= Work instructions =
Copy out exactly the stretch of the listing below that begins at the line containing "и фармацевтические работники могут пройти" and ends at the line containing "Приказом Минтруда № 293 н;", and copy nothing outside it.

= Input data =

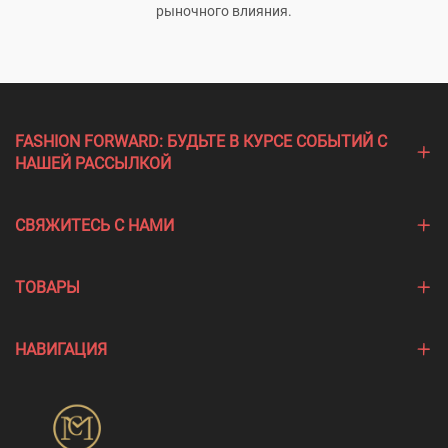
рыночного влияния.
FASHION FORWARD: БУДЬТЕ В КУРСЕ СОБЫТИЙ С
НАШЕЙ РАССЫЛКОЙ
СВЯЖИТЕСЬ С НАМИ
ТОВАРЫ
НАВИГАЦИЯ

* * *

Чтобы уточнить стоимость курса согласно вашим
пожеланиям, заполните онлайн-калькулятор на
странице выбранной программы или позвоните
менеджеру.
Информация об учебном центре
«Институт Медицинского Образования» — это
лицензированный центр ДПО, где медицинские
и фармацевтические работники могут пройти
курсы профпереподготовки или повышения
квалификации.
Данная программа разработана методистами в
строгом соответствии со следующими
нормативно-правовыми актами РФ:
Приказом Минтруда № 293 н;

* * *

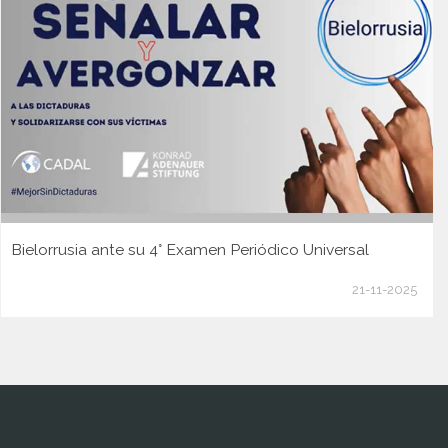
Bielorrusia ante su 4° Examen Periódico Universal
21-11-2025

= Solution to this exercise =
и фармацевтические работники могут пройти
курсы профпереподготовки или повышения
квалификации.
Данная программа разработана методистами в
строгом соответствии со следующими
нормативно-правовыми актами РФ:
Приказом Минтруда № 293 н;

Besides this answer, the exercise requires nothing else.